Mourik acrescenta que, “O Grace 1 tem capacidade para 300 mil MT de petróleo cru, e limite máximo de calado de cerca de 22,2m; o último calado via AIS indicava que o petroleiro estava a 22,1 metros, ou seja, estava totalmente carregado. Ora, o porto de Banyas na Síria, onde se localiza o porto petroleiro offshore, tem profundidade máxima de 15m. Significa que de modo algum o Grace 1 pode atracar lá, sem antes ter descarregado em algum ponto. Sem ter descarregado provavelmente quantidade muito grande, de modo a subir para os limites necessários de calado.”

Isso se conecta com a recusa on the record, do ministro Javad Zarif, de Relações Exteriores, a informar para onde realmente navegava o Grace 1, sem confirmar que o destino fosse a Síria.

A resposta “olho por olho” do irã, com a tomada do Stena Impero que navegava sob bandeira britânica, evolui agora para um pedido dos britânicos, de que se organiza uma “missão de proteção liderada por europeus” no Golfo Pérsico, supostamente para proteger os navios contra a “pirataria de estado” iraniana.

Não surpreende que alguns já falem de sketch de Monty Python. Há aqui um Ministério de Confisco Pirado de Navios, que se separa da União Europeia, a qual suplica que a União Europeia meta-se numa “missão” diferente da campanha de “pressão máxima” dos EUA. E além disso, a missão não pode abalar o compromisso da Grã-Bretanha com a efetividade do acordo nuclear iraniano.

Dado que nações europeias não perdem chance de ostentar seu “poder” fracassante em todo o Sul Global, Grã-Bretanha, Alemanha e França parecem agora dedicadas à “missão” de “observar a segurança marítima no Golfo”, nas palavras do ministro de Relações Exteriores da França Jean-Yves Le Drian.
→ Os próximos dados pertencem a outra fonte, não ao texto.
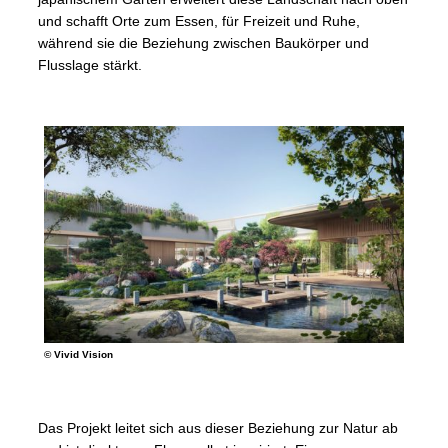
und schafft Orte zum Essen, für Freizeit und Ruhe,
während sie die Beziehung zwischen Baukörper und
Flusslage stärkt.
© Vivid Vision
Das Projekt leitet sich aus dieser Beziehung zur Natur ab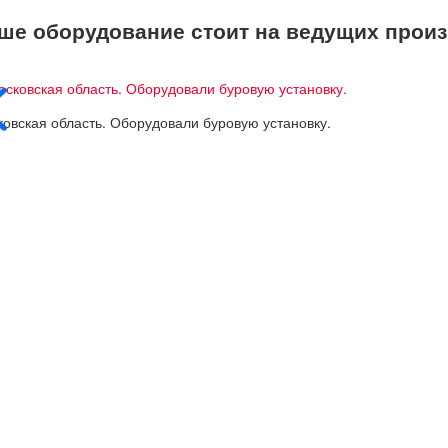
ше оборудование стоит на ведущих произ
овская область. Оборудовали буровую установку.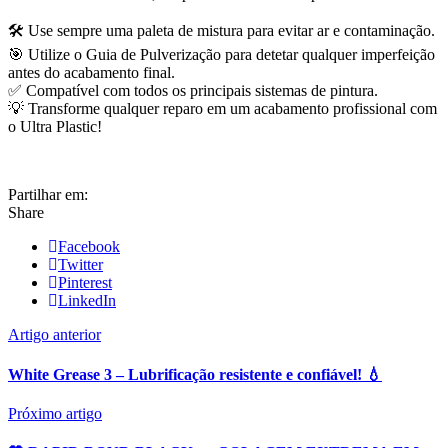
🛠️ Use sempre uma paleta de mistura para evitar ar e contaminação.
🎯 Utilize o Guia de Pulverização para detetar qualquer imperfeição
antes do acabamento final.
✅ Compatível com todos os principais sistemas de pintura.
💡 Transforme qualquer reparo em um acabamento profissional com
o Ultra Plastic!
Partilhar em:
Share
Facebook
Twitter
Pinterest
LinkedIn
Artigo anterior
White Grease 3 – Lubrificação resistente e confiável! 💧
Próximo artigo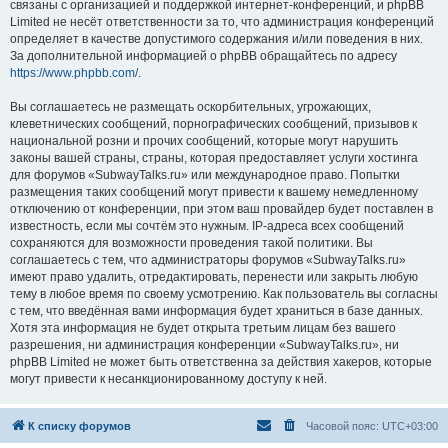
связаны с организацией и поддержкой интернет-конференций, и phpBB
Limited не несёт ответственности за то, что администрация конференций
определяет в качестве допустимого содержания и/или поведения в них.
За дополнительной информацией о phpBB обращайтесь по адресу
https://www.phpbb.com/
.
Вы соглашаетесь не размещать оскорбительных, угрожающих,
клеветнических сообщений, порнографических сообщений, призывов к
национальной розни и прочих сообщений, которые могут нарушить
законы вашей страны, страны, которая предоставляет услуги хостинга
для форумов «SubwayTalks.ru» или международное право. Попытки
размещения таких сообщений могут привести к вашему немедленному
отключению от конференции, при этом ваш провайдер будет поставлен в
известность, если мы сочтём это нужным. IP-адреса всех сообщений
сохраняются для возможности проведения такой политики. Вы
соглашаетесь с тем, что администраторы форумов «SubwayTalks.ru»
имеют право удалить, отредактировать, перенести или закрыть любую
тему в любое время по своему усмотрению. Как пользователь вы согласны
с тем, что введённая вами информация будет храниться в базе данных.
Хотя эта информация не будет открыта третьим лицам без вашего
разрешения, ни администрация конференции «SubwayTalks.ru», ни
phpBB Limited не может быть ответственна за действия хакеров, которые
могут привести к несанкционированному доступу к ней.
К списку форумов
Часовой пояс:
UTC+03:00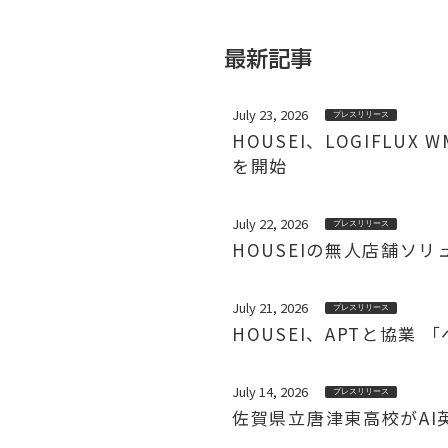
最新記事
July 23, 2026
プレスリリース
HOUSEI、LOGIFL
を開始
July 22, 2026
プレスリリース
HOUSEIの無人店舗ソ
July 21, 2026
プレスリリース
HOUSEI、APTと協
July 14, 2026
プレスリリース
佐賀県立唐津東高校がAI英会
Pelo menos, não será deslocamento de forças navais conjuntas – como Londres tanto queria. Diplomatas em Bruxelas confirmaram que o pedido agressivo inicial partiu de Londres, mas em seguida foi diluído. UE, OTAN e EUA não devem ser envolvidos – pelo menos, não diretamente.

Comparem agora tudo isso e o telefonema da semana passada entre o presidente do Irão Hassan Rouhani e o presidente da França Emmanuel Macron, com Teerão manifestando sua determinação de “manter todas as portas abertas” para o acordo nuclear. OK, mas com certeza não haverá portas abertas para o sketch à moda Monty Python.

Isso foi devidamente confirmado pelo vice-ministro de Relações Exteriores do Irão Abbas Araghchi, que disse que o Irão “não permitirá perturbações na navegação nessa área sensível”, enquanto o vice-presidente do Irão Eshaq Jahangiri rejeitava a noção de haver alguma “força-tarefa europeia conjunta” protegendo a navegação internacional: “Esse tipo de coaligações e a própria presença de estrangeiros na região já geram insegurança.”

Historicamente, o Irão sempre foi perfeitamente capaz de proteger esse Santo Graal Pentagonês – a “liberdade de navegação” – no Golfo Persa e no Estreito de Ormuz. Garantido que Teerão não precisa de ex-potências coloniais para promoverem qualquer liberdade por ali. Nada mais fácil do que o enredo desandar: a atual alarmante escalada no conflito só está acontecendo por causa da obsessão da “arte da negociação” que só pensa em impor ao Irão guerra económica ilegal total.